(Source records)
= = = =
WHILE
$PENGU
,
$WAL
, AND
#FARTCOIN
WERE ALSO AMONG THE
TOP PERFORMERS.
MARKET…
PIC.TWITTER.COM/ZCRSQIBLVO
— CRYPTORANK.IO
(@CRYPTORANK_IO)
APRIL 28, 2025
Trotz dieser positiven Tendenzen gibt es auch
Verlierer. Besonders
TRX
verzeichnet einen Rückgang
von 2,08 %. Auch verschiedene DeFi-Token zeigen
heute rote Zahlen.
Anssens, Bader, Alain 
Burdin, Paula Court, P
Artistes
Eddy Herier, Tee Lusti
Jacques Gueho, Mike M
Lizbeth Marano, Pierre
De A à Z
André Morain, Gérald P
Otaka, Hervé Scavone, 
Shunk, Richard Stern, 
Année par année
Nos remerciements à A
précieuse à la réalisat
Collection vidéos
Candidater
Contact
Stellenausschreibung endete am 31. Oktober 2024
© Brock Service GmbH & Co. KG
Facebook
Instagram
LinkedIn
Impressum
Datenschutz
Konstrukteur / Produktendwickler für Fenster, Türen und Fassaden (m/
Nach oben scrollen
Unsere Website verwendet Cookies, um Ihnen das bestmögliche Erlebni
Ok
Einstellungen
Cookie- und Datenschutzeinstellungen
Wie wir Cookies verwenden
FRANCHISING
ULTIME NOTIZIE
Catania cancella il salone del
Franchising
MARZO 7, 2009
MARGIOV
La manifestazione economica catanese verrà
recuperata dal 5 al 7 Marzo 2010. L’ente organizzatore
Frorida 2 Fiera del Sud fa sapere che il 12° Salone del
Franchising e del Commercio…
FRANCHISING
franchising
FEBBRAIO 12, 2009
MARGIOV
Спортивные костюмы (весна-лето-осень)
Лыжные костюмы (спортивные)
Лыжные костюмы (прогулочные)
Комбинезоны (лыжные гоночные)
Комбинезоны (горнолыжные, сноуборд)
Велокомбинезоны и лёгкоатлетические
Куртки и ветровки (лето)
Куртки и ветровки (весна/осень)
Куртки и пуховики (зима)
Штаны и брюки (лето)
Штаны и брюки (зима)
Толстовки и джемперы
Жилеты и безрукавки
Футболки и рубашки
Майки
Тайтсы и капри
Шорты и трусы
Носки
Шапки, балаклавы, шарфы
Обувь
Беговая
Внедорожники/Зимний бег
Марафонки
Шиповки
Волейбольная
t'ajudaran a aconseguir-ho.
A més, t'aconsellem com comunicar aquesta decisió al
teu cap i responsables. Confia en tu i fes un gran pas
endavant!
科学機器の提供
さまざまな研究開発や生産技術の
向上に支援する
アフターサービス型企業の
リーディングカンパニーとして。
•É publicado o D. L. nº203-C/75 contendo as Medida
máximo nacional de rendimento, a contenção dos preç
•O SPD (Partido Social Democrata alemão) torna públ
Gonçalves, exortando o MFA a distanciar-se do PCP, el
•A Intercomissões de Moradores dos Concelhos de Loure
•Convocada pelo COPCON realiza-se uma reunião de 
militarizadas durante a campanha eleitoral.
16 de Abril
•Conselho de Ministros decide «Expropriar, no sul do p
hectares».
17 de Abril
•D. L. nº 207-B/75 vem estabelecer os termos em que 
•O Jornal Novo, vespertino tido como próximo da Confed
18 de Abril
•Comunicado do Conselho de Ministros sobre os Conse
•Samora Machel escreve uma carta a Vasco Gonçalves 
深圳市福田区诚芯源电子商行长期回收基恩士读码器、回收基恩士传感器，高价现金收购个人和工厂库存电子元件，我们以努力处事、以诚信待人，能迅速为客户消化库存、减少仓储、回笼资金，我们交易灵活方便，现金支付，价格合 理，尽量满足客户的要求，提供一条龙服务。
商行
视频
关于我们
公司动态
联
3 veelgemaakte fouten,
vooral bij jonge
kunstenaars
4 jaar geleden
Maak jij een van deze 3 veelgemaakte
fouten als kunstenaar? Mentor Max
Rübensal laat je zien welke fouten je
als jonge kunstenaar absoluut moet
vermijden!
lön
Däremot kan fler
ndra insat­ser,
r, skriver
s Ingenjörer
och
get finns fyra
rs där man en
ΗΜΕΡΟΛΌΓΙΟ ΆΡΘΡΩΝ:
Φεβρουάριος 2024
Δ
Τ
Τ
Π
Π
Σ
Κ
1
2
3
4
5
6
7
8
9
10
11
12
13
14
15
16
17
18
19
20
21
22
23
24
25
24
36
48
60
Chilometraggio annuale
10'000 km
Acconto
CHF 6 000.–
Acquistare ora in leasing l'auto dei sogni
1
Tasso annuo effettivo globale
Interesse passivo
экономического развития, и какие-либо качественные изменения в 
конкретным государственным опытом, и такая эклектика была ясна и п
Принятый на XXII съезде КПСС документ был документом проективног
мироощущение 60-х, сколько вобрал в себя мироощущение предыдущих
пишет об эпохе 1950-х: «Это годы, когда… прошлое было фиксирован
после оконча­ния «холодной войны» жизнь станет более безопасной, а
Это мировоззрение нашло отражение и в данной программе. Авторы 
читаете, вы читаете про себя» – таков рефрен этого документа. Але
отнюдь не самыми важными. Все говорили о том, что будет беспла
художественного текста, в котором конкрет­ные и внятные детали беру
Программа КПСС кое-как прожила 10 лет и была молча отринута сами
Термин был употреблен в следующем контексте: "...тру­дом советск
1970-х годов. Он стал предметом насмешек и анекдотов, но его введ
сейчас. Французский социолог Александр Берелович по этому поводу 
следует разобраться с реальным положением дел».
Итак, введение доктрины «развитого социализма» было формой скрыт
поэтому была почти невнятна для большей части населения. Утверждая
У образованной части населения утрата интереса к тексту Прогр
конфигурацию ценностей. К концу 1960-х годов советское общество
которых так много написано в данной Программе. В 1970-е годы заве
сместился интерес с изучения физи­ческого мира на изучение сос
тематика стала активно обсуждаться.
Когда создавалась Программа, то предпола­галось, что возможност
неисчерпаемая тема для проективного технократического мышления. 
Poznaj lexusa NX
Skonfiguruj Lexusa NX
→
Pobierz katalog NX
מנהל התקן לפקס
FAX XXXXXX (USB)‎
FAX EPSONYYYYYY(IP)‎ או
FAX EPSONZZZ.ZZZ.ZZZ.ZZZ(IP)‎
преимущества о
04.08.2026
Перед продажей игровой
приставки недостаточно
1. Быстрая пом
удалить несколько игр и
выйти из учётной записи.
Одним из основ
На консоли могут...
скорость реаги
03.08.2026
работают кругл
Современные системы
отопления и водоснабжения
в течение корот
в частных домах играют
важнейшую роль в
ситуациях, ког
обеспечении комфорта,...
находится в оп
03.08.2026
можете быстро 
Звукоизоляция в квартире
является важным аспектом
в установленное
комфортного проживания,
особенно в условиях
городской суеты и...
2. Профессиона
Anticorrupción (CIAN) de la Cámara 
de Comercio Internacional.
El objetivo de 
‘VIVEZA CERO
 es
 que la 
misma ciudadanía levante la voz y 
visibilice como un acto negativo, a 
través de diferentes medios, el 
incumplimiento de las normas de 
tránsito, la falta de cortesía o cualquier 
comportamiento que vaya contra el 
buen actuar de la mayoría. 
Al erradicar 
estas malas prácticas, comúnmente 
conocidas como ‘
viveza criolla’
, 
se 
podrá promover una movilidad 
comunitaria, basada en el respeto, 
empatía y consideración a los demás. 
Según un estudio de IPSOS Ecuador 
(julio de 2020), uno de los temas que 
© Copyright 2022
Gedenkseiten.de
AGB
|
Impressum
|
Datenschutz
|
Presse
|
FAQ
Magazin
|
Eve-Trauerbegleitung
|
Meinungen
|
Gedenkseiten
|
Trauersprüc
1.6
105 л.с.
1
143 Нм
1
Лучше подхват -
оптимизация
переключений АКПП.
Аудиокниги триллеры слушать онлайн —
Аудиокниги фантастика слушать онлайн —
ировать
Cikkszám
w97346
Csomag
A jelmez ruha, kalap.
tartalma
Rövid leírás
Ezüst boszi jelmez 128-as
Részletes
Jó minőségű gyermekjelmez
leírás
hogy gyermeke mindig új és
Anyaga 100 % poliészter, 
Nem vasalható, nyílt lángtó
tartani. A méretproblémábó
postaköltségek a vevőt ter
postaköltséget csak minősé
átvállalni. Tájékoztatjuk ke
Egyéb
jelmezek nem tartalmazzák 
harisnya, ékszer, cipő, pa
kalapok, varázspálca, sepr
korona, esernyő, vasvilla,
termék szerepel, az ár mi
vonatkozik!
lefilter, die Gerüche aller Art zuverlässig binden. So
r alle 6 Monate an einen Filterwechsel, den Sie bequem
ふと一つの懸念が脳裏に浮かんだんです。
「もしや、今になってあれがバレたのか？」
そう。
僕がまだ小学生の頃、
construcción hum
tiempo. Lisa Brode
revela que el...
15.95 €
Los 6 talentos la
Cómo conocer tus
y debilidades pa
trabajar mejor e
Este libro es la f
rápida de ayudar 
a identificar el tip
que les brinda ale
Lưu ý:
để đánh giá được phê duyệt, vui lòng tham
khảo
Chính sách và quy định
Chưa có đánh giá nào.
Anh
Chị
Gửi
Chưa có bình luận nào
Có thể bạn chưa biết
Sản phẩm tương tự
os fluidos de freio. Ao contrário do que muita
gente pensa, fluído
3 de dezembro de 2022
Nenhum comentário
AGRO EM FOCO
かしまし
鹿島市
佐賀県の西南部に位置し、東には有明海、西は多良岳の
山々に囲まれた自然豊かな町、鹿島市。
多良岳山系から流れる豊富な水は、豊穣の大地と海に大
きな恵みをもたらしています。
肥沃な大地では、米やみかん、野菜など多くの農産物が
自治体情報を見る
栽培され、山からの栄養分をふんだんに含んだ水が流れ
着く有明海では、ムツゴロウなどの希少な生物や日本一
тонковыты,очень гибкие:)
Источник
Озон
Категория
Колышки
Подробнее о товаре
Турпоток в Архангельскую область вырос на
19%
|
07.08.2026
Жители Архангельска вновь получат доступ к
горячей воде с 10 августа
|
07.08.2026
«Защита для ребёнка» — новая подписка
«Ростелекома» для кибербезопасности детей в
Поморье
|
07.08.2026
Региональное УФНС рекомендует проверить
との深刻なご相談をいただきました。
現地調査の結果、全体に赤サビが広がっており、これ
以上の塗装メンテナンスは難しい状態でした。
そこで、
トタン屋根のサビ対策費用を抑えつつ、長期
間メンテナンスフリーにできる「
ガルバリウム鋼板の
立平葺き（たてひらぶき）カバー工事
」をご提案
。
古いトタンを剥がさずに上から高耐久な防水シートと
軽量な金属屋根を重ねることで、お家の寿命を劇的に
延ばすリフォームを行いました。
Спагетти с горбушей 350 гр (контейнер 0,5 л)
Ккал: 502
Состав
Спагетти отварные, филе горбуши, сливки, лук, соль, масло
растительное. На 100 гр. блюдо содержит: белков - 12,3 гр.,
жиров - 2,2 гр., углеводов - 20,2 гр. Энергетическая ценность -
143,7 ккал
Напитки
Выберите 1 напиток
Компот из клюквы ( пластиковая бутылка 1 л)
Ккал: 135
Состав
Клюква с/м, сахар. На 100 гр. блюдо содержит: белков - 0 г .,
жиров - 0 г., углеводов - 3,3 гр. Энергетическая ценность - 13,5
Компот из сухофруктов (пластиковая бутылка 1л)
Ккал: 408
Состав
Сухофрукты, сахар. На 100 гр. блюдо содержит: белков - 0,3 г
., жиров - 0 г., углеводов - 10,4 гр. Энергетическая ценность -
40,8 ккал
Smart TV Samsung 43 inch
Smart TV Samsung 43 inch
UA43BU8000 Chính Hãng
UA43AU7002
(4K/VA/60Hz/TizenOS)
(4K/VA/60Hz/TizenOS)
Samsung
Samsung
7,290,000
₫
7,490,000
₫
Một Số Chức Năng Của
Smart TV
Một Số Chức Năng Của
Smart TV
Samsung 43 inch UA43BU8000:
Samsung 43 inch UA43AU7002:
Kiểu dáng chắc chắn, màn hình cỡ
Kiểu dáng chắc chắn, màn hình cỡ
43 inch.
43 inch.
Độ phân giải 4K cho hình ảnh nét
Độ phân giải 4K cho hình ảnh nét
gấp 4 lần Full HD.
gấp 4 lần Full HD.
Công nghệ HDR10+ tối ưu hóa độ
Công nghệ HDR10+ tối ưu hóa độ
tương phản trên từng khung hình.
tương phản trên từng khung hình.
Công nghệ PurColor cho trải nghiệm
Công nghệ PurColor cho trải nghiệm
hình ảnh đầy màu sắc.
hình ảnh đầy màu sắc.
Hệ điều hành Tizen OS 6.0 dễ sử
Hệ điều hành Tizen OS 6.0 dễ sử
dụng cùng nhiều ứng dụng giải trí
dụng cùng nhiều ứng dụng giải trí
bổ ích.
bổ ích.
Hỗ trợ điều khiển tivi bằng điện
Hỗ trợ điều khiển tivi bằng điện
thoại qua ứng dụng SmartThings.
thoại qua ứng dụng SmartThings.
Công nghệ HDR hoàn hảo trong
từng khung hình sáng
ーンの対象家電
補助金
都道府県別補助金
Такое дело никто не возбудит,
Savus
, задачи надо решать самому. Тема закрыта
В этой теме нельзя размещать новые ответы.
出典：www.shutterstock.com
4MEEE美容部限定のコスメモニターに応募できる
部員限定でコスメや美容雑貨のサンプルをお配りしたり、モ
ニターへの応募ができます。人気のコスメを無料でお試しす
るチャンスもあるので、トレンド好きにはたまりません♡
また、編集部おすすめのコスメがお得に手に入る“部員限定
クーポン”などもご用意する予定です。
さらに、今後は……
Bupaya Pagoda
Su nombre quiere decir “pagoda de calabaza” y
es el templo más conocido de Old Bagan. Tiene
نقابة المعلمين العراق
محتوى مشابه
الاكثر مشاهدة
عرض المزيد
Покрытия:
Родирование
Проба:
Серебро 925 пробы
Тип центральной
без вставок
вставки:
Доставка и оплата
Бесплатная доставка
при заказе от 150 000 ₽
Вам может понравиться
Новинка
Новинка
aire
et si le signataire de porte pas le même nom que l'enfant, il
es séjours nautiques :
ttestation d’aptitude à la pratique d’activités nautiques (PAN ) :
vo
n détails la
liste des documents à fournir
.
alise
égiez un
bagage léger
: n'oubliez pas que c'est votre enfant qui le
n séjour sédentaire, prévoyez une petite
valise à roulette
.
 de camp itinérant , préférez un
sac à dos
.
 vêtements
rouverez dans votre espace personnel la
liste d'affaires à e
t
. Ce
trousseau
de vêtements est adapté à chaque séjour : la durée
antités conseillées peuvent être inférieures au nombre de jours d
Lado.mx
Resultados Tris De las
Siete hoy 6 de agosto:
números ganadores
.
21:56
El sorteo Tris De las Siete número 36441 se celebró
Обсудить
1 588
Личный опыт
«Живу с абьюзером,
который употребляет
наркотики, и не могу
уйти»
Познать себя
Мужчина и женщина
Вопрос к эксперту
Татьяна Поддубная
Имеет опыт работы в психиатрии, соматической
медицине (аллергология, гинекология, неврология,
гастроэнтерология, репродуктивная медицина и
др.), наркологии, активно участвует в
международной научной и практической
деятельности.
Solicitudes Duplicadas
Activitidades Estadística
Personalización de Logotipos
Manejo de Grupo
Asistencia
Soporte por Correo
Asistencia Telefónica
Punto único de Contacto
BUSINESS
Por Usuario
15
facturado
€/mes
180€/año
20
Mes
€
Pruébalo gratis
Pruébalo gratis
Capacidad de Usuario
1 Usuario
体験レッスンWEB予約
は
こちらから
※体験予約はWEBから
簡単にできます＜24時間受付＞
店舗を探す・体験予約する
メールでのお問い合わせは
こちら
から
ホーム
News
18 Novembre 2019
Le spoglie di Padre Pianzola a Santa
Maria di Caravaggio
= = = =
Return the count of lines in the entries above that include the word "đánh", without any added text.

2